20 Ocak 2018 Cumartesi

OKULLAR YARI YIL TATİLİNE GİRDİ


Merhaba; okullar tatil oldu. Sanırım öğretmenleri çocuklara ödev de vermedi.
Anne babalar "fırsat bu fırsat" deyip çocuklarını özellikle yaşlarına uygun hikaye kitapları okumaya özendirmeliler.
Unutmayalım. Çocukların gelecekteki başarılarını belirleyecek olan onların kitap okuma alışkanlığı kazanarak anlamını bilerek kullandıkları ve anladıkları kelime zenginliğine sahip olmalarıdır.

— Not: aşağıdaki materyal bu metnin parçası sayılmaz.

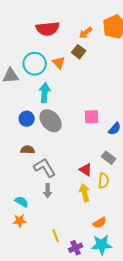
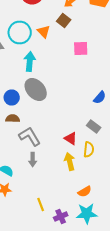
pink square: (92, 117) -> (81, 48), moved
blue circle: (27, 119) -> (12, 98), moved

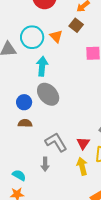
gray L-shape: (30, 136) -> (56, 142), moved
red triangle: (71, 138) -> (83, 143), turned 32

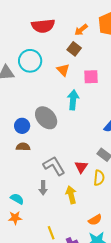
orange triangle: (56, 36) -> (63, 70), moved
cyan arrow: (42, 66) -> (73, 100), moved
yellow arrow: (82, 166) -> (71, 195), moved

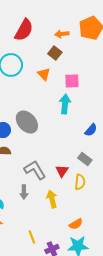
red semicircle: (43, 26) -> (24, 30), turned -55
orange arrow: (81, 30) -> (62, 34), turned 32
cyan arrow: (73, 100) -> (65, 104), moved

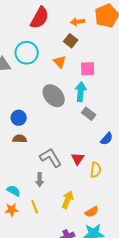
gray ellipse: (27, 122) -> (54, 96), moved
blue semicircle: (91, 130) -> (107, 139), moved
gray rectangle: (85, 159) -> (89, 114), moved
yellow arrow: (52, 199) -> (68, 200), moved, turned 36
yellow line: (32, 237) -> (35, 207), moved

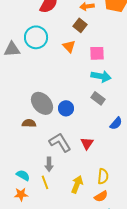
cyan arrow: (81, 92) -> (101, 76), moved, turned 96
gray ellipse: (54, 96) -> (42, 103), moved
blue circle: (19, 118) -> (66, 108), moved
yellow semicircle: (96, 170) -> (103, 176), moved
yellow line: (35, 207) -> (45, 182), moved

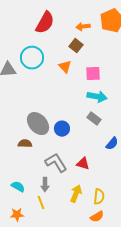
red triangle: (87, 143) -> (83, 164), turned -48
cyan semicircle: (23, 175) -> (18, 187), moved
yellow arrow: (77, 184) -> (76, 194), moved

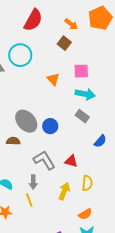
orange arrow: (83, 27) -> (71, 24), turned -136
orange triangle: (65, 67) -> (53, 79), moved
yellow semicircle: (99, 197) -> (87, 183), moved

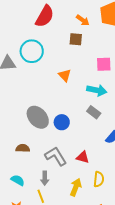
brown square: (64, 43) -> (76, 39), turned -32
pink square: (81, 71) -> (104, 64), moved
brown semicircle: (13, 141) -> (23, 148), moved

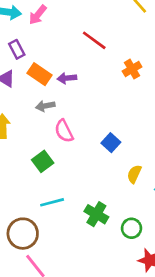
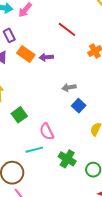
gray arrow: (45, 106) -> (69, 87), moved
pink semicircle: (64, 131) -> (47, 132), moved
green square: (43, 161) -> (19, 115), moved

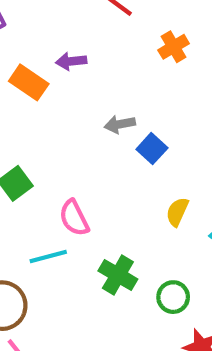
orange rectangle: (26, 54) -> (29, 82), moved
blue square: (79, 106) -> (152, 149), moved

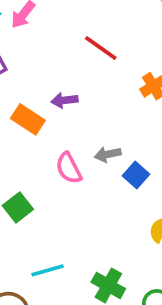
pink semicircle: (74, 218) -> (69, 168), moved

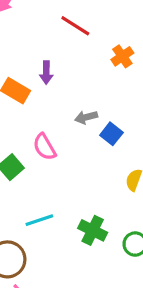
purple arrow: (64, 100) -> (46, 73), turned -80
pink semicircle: (69, 168) -> (44, 147), moved

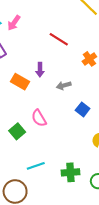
gray arrow: (86, 117) -> (64, 85), moved
green cross: (93, 230) -> (70, 172), turned -30

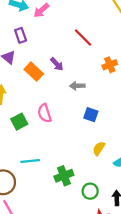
purple arrow: (40, 70) -> (57, 64), turned -56
blue square: (83, 109) -> (91, 115), turned -32
green cross: (70, 172) -> (64, 176), turned -30

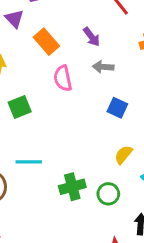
purple arrow: (57, 64) -> (92, 37), moved
pink semicircle: (45, 113) -> (63, 78), moved
green circle: (90, 191) -> (108, 194), moved

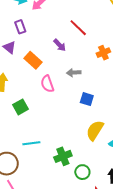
purple arrow: (92, 37) -> (60, 45), moved
yellow semicircle: (123, 155) -> (95, 130), size x1.5
green circle: (108, 194) -> (82, 172), moved

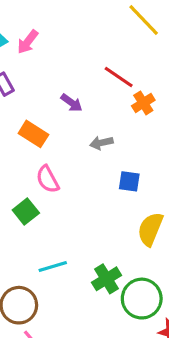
red line: (78, 28) -> (119, 77), moved
pink semicircle: (47, 84) -> (48, 179), moved
green circle: (82, 172) -> (142, 299), size x1.6

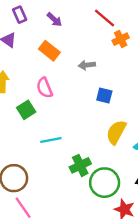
purple arrow: (72, 103) -> (54, 20), moved
orange rectangle: (33, 134) -> (49, 51), moved
cyan line: (53, 266) -> (51, 140), moved

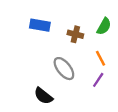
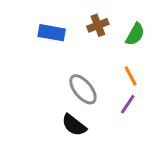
brown cross: (75, 34) -> (98, 25), moved, turned -35
black semicircle: (43, 96) -> (74, 125), moved

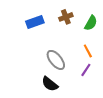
blue rectangle: (52, 33) -> (35, 22), turned -30

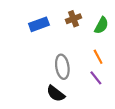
gray ellipse: (56, 60) -> (62, 67), turned 30
purple line: (86, 70) -> (96, 78), turned -72

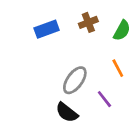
gray ellipse: (62, 67) -> (75, 80), turned 45
purple line: (96, 78) -> (104, 99), moved

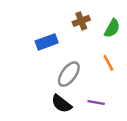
blue rectangle: (47, 29) -> (47, 42), moved
purple line: (104, 99) -> (96, 102), moved, turned -42

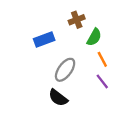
green semicircle: (112, 28) -> (94, 37), moved
purple line: (96, 102) -> (102, 81), moved, turned 42

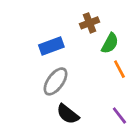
gray ellipse: (65, 70) -> (55, 81), moved
purple line: (102, 81) -> (119, 115), moved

Çağdaş ülkelerde kişi başına en az her on beş yirmi kişiden kırk kırk beş kişiye kadar bir kitap düşerken aydınlanmamış, inanç diye dayatılan cehaletin karanlığında sıkışıp kalmış ülkelerde bu oran çok düşük. Öyle ki! Bazı ülkelerde onbeş yirmi kişiye bir kitap düşmekte. Bazılarındaysa bu oran daha düşük…

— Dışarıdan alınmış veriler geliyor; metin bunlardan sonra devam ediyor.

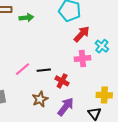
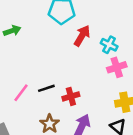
pink cross: (82, 58) -> (117, 67), moved
red cross: (62, 81) -> (71, 96), turned -32

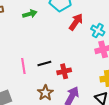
green arrow: (12, 31) -> (30, 14), moved
pink line: (21, 93) -> (23, 66), turned -49

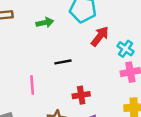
black line: (44, 64) -> (63, 62), moved

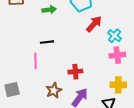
black line: (63, 62) -> (47, 42), moved

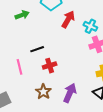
black line: (47, 42) -> (37, 49), moved
red cross: (75, 72) -> (50, 66), moved

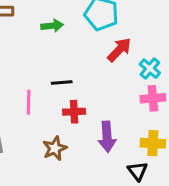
purple arrow: (70, 93) -> (107, 137), moved, turned 138

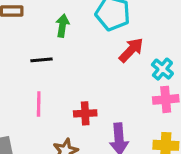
green arrow: (52, 26) -> (62, 26), turned -75
black line: (62, 82) -> (42, 60), moved

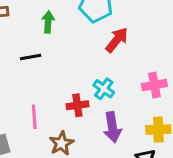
cyan cross: (162, 69) -> (104, 89), moved
pink line: (39, 104) -> (34, 117), moved

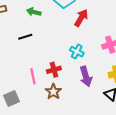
green arrow: (48, 22) -> (34, 12), turned -72
red cross: (77, 105) -> (54, 70), moved

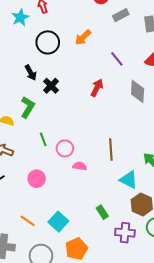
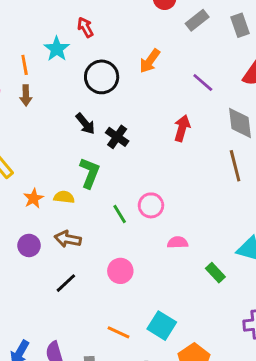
pink circle: (65, 148) -> (151, 205), moved
brown line: (111, 149) -> (235, 166), moved
green rectangle: (102, 212) -> (215, 273), moved

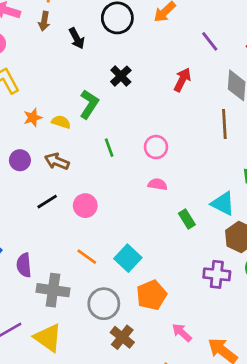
black arrow: (85, 124) -> (77, 38), moved
pink circle: (151, 205) -> (156, 147), moved
pink circle: (120, 271) -> (85, 206), moved

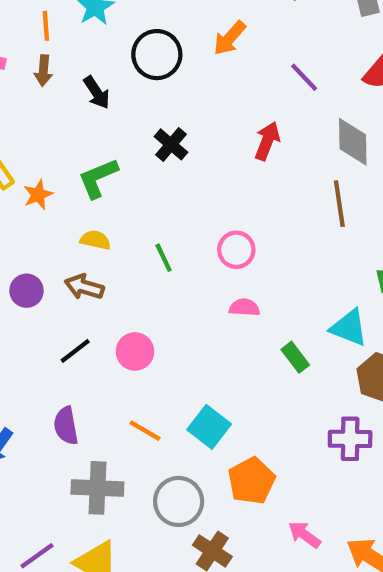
green L-shape: (89, 104) -> (98, 178), moved, turned -140
orange star: (33, 118) -> (38, 195), moved
yellow semicircle: (61, 122) -> (95, 240), moved
purple semicircle: (24, 265) -> (66, 426), moved

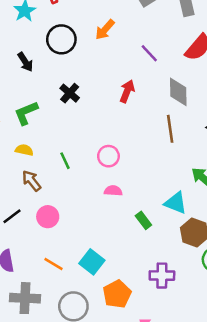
brown arrow: (84, 287) -> (32, 181), moved, turned 35
purple cross: (350, 439) -> (162, 276), moved

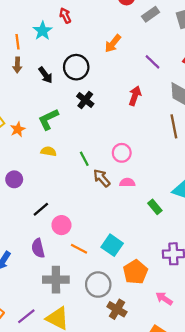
black circle: (61, 39) -> (76, 67), moved
brown arrow: (32, 181) -> (102, 178), moved
pink circle: (48, 217) -> (61, 225), moved

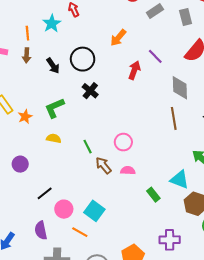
red arrow: (135, 96) -> (134, 70), moved
cyan square: (112, 245) -> (94, 211), moved

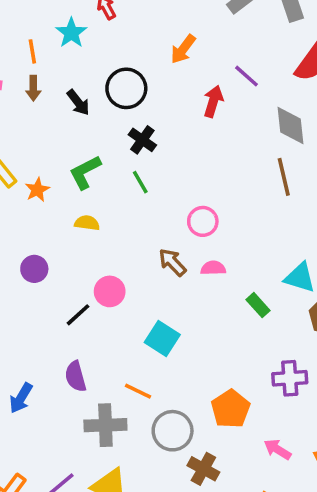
green line: (88, 147) -> (140, 182), moved
pink circle: (64, 209) -> (110, 291), moved
orange line: (80, 232) -> (138, 391), moved

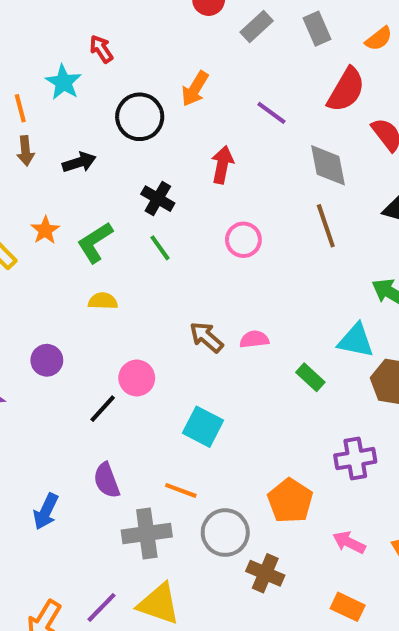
black circle: (126, 88) -> (140, 117), moved
red arrow: (213, 101) -> (222, 165), moved
black arrow: (78, 102) -> (79, 162), turned -64
orange star: (37, 190) -> (45, 230), moved
pink circle: (203, 221) -> (243, 240), moved

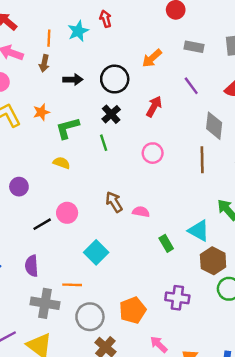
gray rectangle: (257, 26) -> (194, 47), moved, turned 36
black circle: (140, 117) -> (115, 79), moved
orange line: (181, 490) -> (72, 285), turned -36

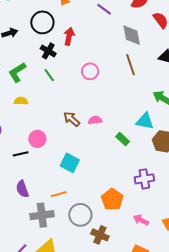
red arrow: (154, 106) -> (69, 36), moved
black line: (42, 224) -> (21, 154), turned 35

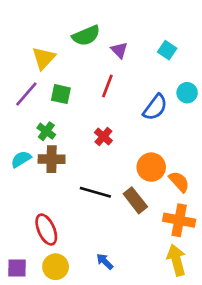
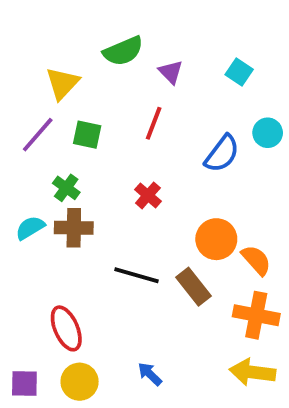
yellow arrow: (176, 260) -> (252, 372), turned -68

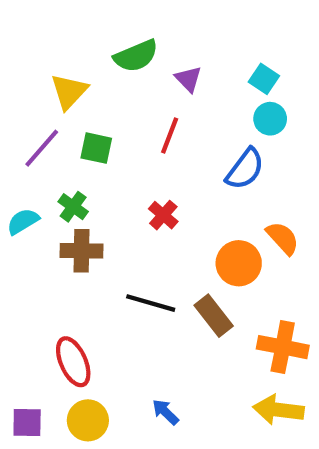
cyan circle: (268, 133) -> (270, 119), moved
cyan semicircle: (30, 228) -> (23, 221), moved
orange semicircle: (256, 260) -> (283, 238), moved

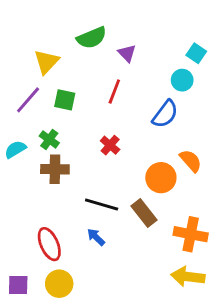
cyan square: (264, 79) -> (196, 53), moved
blue arrow: (165, 412) -> (96, 237), moved

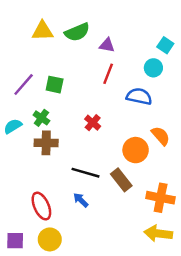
purple triangle: (127, 53) -> (107, 45), turned -35
yellow triangle: (46, 62) -> (43, 31), moved, turned 45
red line: (114, 91) -> (108, 74), moved
blue semicircle: (165, 114) -> (139, 96), turned -115

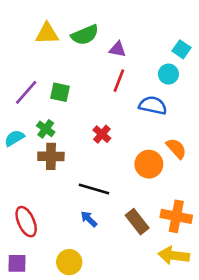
brown rectangle: (121, 180) -> (137, 222), moved
red ellipse: (41, 206) -> (26, 222), moved
yellow circle: (50, 239) -> (69, 262), moved

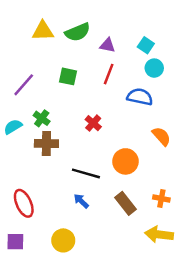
cyan square: (181, 49) -> (146, 45), moved
green square: (60, 92) -> (68, 76), moved
orange circle: (149, 164) -> (125, 161), moved
orange cross: (176, 216) -> (161, 199), size x0.6

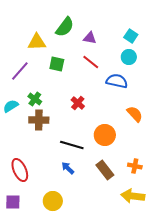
yellow triangle: (43, 31) -> (37, 42), moved
green semicircle: (78, 32) -> (65, 27), turned -30
cyan square: (146, 45) -> (131, 36), moved
red line: (109, 74) -> (91, 62), turned -72

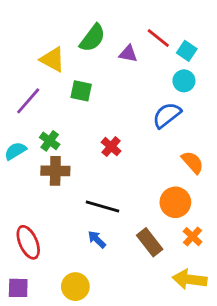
yellow triangle: (37, 42) -> (53, 59), turned 30
red line: (91, 62) -> (158, 38), moved
blue semicircle: (117, 81) -> (167, 115), turned -50
orange circle: (105, 135) -> (175, 202), moved
orange cross: (135, 166) -> (192, 237), turned 32

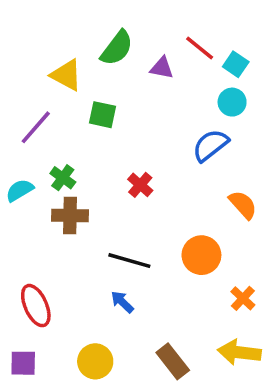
orange circle: (175, 202) -> (201, 255), moved
brown rectangle: (150, 242) -> (173, 361), moved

Türkiye'de ise her beş altı kişiye bir kitap düşüyor. Bu da cumhuriyetin kuruluş yıllarında millet mektepleri ve sonrasında halk evleri ve köy enstitüleriyle başlatılan aydınlanma hamleleri sayesinde oldu.

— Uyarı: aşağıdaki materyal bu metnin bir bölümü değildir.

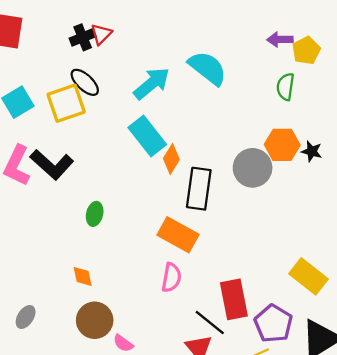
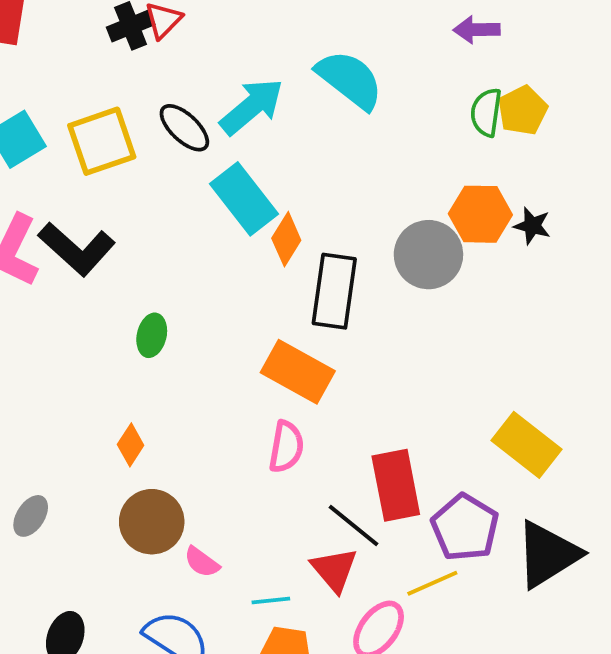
yellow pentagon: (306, 51) -> (523, 110), moved
black ellipse: (85, 82) -> (184, 128), moved
orange diamond: (83, 276) -> (131, 445), turned 45

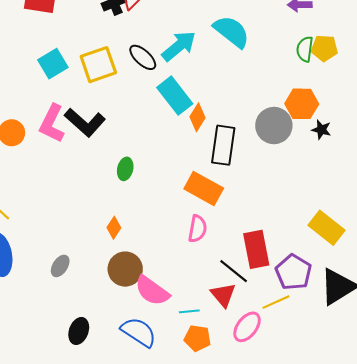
yellow pentagon: (523, 110) -> (324, 48), turned 30
black star: (532, 226) -> (321, 130), moved
pink semicircle: (202, 562) -> (152, 291), size x1.8

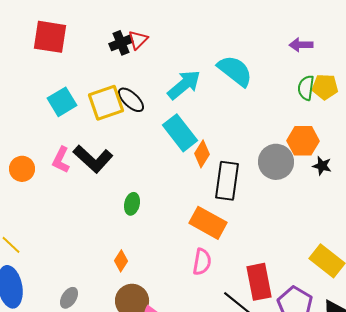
black ellipse: (143, 57) -> (131, 100), moved
pink L-shape: (52, 123) -> (61, 160), size x0.7

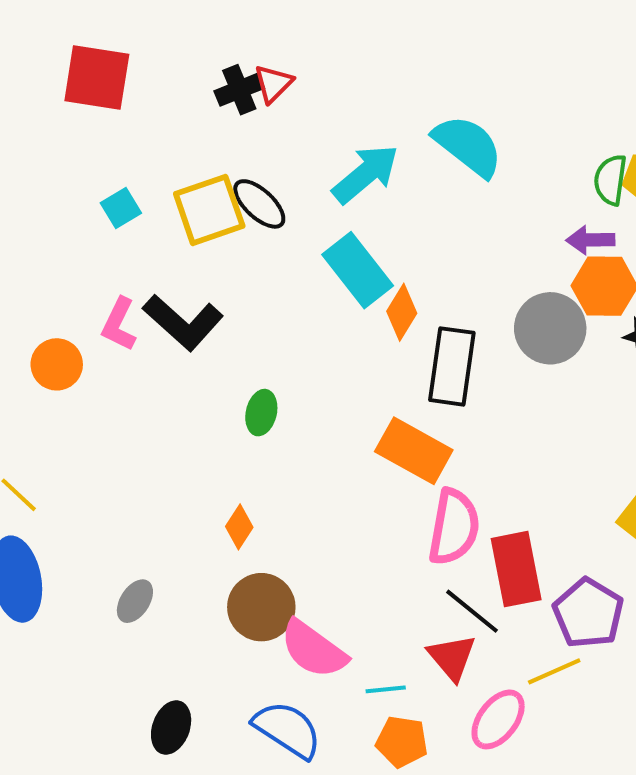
purple arrow: (301, 45) -> (590, 240), moved
cyan square: (62, 102) -> (121, 208), size x0.7
orange circle: (22, 169) -> (57, 364), moved
pink semicircle: (202, 262) -> (454, 527), moved, size x1.4

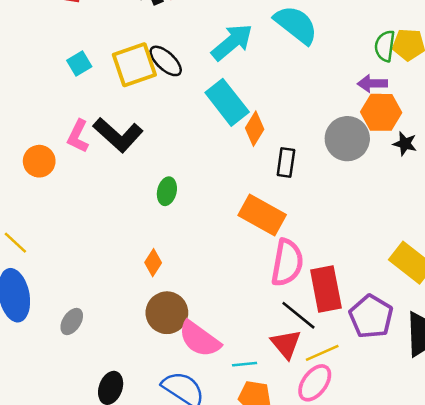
black rectangle: (452, 366) -> (286, 162), size x0.6
gray ellipse: (135, 601) -> (72, 322), moved
yellow line: (554, 671) -> (322, 353), moved

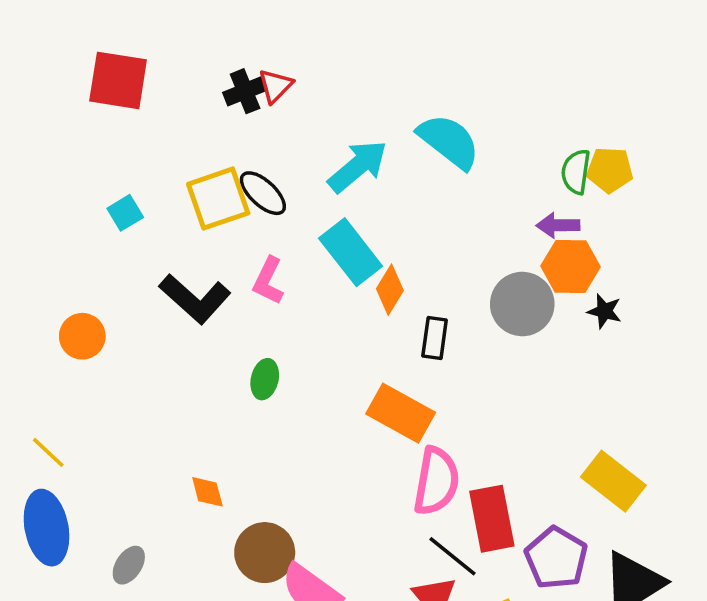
cyan square: (79, 63) -> (125, 213), moved
pink L-shape: (78, 136) -> (268, 281), moved
orange diamond: (153, 263) -> (207, 492), moved, turned -48

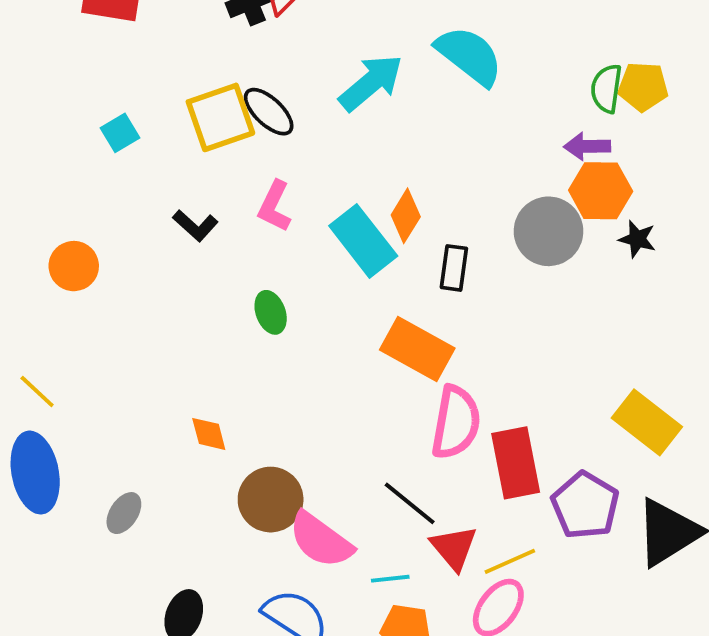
cyan rectangle: (351, 252) -> (363, 241), moved
black L-shape: (195, 299) -> (195, 225), size x0.6
green ellipse: (265, 379) -> (271, 312), turned -33
black line: (452, 556) -> (410, 503), moved

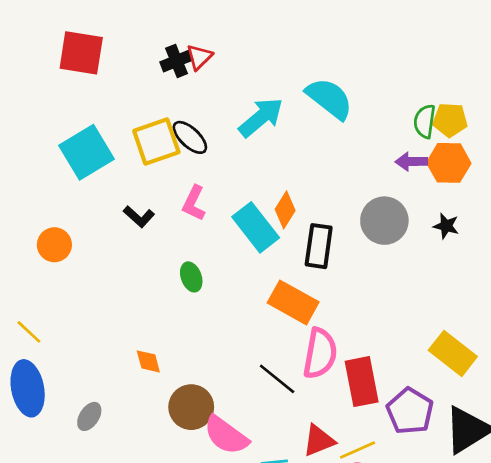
cyan square: (120, 133) -> (87, 152), size x2.0
orange hexagon: (601, 191) -> (449, 163), moved
black rectangle: (454, 268) -> (319, 246), size x1.4
black line: (410, 503) -> (277, 379), moved
red triangle: (454, 548) -> (319, 441), turned 48

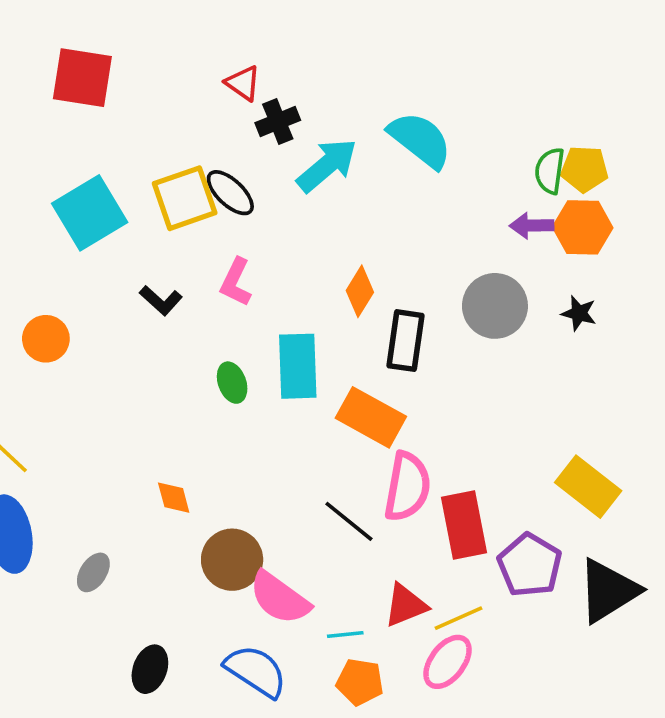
red triangle: (199, 57) -> (243, 83), turned -40
black cross: (176, 61) -> (278, 122), moved
cyan rectangle: (256, 227) -> (298, 366), moved, turned 36

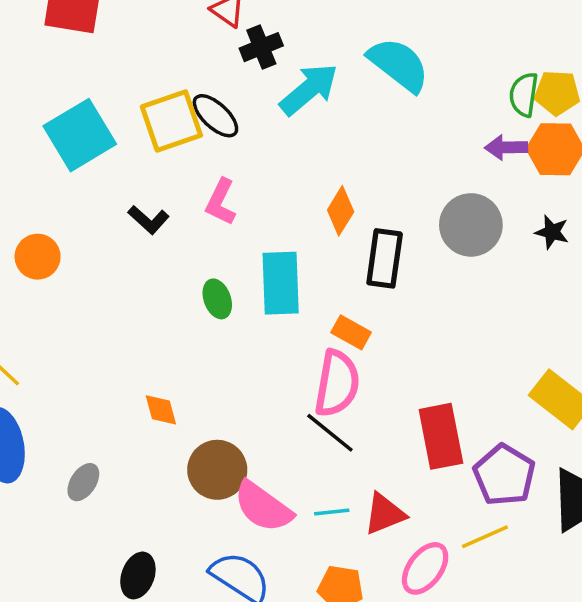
orange rectangle: (371, 417) -> (351, 332), size x0.6
pink semicircle: (407, 487) -> (337, 383), moved
yellow line: (458, 618) -> (485, 537), moved
cyan line: (345, 635) -> (332, 512), moved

Bugün maalesef o yıllarda açılan köy enstitüleri kapatıldığı gibi halk evleri ve halk kütüphaneleri kapatıldı. Bugün Kütüphanecilik hala genelgelerle yönetiliyor. Kütüphaneciliği geliştirecek doğru dürüst bir kanun bile yok.
Onun için iş başa düşüyor. Yani anne baba dede ve ninelerin gayretine…
Lütfen çocuklarımıza tıpkı diş fırçalama, uyku uyuma, yemek yeme alışkanlığı gibi kitap okuma alışkanlığı kazandıralım. Olanağı olanlar onları sanat ve kültürün diğer alanlarındaki etkinliklere götürerek sanata ilgili olmalarını sağlasınlar.
Çağımız bilişim çağı. Bu çağı yakalamak ancak aydınlanmış beyne sahip çocuklarımızla olanaklı olacaktır.
Zaman öyle hızla ilerliyor ki! Bu hıza ayak uyduramayan toplumlar orta çağ karanlığına sürüklenip yok olup gidecekler.
Toplumlar tarihini incelediğimizde orada geçmişte çağına uyduramayan pek çok toplumun yok olup gidiş öyküleri olduğunu görürüz.
Türkiye Halkı olarak geleceği yakalayıp önümüzdeki yüz yılda yaşayan toplumlar içinde yerimizi almanın tek yolu kitap okuma alışkanlığı kazanmış, soran sorgulayan bir nesle sahip olmaktır.
Yani geleceğimiz olan çocuklarımızı yukarıda yazdığım gibi kitap okuma alışkanlığı kazanmış, soran sorgulayan bunun için anlamını bilerek kullandığı ve anladığı kelime zenginliğine sahip bireyler olarak yetiştirerek ancak geleceği yakalayıp önümüzdeki yüz yılda yaşayan toplumlardan biri olabiliriz.
Lütfen geleceğimiz olan çocuklarımızı önemseyip onlarla ilgili olalım.